YOUR ASSIGNMENT
Using the listing, copy each whole line that features "Название".
[[ INFORMATION GIVEN open ]]
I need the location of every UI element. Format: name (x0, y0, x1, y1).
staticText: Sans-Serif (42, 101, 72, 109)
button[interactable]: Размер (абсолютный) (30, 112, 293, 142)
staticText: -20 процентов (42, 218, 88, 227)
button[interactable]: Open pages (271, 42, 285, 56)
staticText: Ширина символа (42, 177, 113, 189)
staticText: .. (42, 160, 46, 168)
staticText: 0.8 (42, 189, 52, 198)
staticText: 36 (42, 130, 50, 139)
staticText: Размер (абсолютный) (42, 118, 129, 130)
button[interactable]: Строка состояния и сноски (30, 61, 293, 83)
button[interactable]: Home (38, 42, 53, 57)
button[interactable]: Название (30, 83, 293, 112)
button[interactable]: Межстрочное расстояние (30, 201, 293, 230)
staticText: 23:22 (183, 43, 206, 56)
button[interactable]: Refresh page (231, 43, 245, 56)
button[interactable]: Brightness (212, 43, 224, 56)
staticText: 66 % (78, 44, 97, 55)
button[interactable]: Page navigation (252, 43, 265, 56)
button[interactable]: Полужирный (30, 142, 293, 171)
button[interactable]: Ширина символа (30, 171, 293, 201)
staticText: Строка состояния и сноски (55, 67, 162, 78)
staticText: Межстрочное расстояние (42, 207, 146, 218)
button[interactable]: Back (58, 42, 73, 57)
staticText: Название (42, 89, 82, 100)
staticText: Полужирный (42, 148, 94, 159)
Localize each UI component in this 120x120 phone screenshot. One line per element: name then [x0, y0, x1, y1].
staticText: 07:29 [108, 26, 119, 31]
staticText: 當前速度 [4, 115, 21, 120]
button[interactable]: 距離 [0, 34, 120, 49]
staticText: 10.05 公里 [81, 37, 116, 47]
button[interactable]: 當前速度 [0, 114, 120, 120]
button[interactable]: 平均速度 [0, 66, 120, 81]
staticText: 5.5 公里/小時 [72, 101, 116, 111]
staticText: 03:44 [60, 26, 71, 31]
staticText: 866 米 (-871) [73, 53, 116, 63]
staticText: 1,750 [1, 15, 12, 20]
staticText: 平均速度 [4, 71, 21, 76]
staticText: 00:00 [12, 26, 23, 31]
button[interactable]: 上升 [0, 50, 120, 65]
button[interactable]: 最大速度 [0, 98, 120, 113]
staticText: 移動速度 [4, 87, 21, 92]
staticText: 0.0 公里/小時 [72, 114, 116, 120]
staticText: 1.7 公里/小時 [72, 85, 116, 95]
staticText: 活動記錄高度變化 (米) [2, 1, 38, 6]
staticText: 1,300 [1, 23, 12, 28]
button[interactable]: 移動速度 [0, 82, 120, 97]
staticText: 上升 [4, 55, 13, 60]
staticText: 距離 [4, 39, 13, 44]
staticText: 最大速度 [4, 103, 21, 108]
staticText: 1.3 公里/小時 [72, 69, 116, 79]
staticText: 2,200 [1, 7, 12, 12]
[[ INFORMATION GIVEN closed ]]
ANSWER BOX
button[interactable]: Название (30, 83, 293, 112)
staticText: Название (42, 89, 82, 100)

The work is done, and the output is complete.